How to calculate a Gaussian kernel matrix efficiently in numpy?

Do you want to use the Gaussian kernel for e.g. image smoothing? If so, there's a function gaussian_filter() in scipy:

Updated answer

This should work - while it's still not 100% accurate, it attempts to account for the probability mass within each cell of the grid. I think that using the probability density at the midpoint of each cell is slightly less accurate, especially for small kernels.

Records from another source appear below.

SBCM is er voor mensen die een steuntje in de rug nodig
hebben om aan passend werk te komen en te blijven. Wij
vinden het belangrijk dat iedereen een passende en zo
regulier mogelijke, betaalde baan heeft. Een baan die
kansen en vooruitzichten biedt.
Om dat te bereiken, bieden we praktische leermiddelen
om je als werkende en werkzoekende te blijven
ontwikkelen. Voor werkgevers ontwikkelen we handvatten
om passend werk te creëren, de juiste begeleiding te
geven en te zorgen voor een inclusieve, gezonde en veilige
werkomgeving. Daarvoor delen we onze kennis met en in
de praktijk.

See https://homepages.inf.ed.ac.uk/rbf/HIPR2/gsmooth.htm for an example.

import numpy as np
import scipy.stats as st

def gkern(kernlen=21, nsig=3):
    """Returns a 2D Gaussian kernel."""

    x = np.linspace(-nsig, nsig, kernlen+1)
    kern1d = np.diff(st.norm.cdf(x))
    kern2d = np.outer(kern1d, kern1d)
    return kern2d/kern2d.sum()

Testing it on the example in Figure 3 from the link:

gkern(5, 2.5)*273

gives

array([[ 1.0278445 ,  4.10018648,  6.49510362,  4.10018648,  1.0278445 ],
       [ 4.10018648, 16.35610171, 25.90969361, 16.35610171,  4.10018648],
       [ 6.49510362, 25.90969361, 41.0435344 , 25.90969361,  6.49510362],
       [ 4.10018648, 16.35610171, 25.90969361, 16.35610171,  4.10018648],
       [ 1.0278445 ,  4.10018648,  6.49510362,  4.10018648,  1.0278445 ]])

The original (accepted) answer below accepted is wrong The square root is unnecessary, and the definition of the interval is incorrect.

import numpy as np
import scipy.stats as st

def gkern(kernlen=21, nsig=3):
    """Returns a 2D Gaussian kernel array."""

    interval = (2*nsig+1.)/(kernlen)
    x = np.linspace(-nsig-interval/2., nsig+interval/2., kernlen+1)
    kern1d = np.diff(st.norm.cdf(x))
    kernel_raw = np.sqrt(np.outer(kern1d, kern1d))
    kernel = kernel_raw/kernel_raw.sum()
    return kernel

I myself used the accepted answer for my image processing, but I find it (and the other answers) too dependent on other modules. Therefore, here is my compact solution:

import numpy as np
   
def gkern(l=5, sig=1.):
    """\
    creates gaussian kernel with side length `l` and a sigma of `sig`
    """
    ax = np.linspace(-(l - 1) / 2., (l - 1) / 2., l)
    gauss = np.exp(-0.5 * np.square(ax) / np.square(sig))
    kernel = np.outer(gauss, gauss)
    return kernel / np.sum(kernel)

Edit: Changed arange to linspace to handle even side lengths

Edit: Use separability for faster computation, thank you Yves Daoust.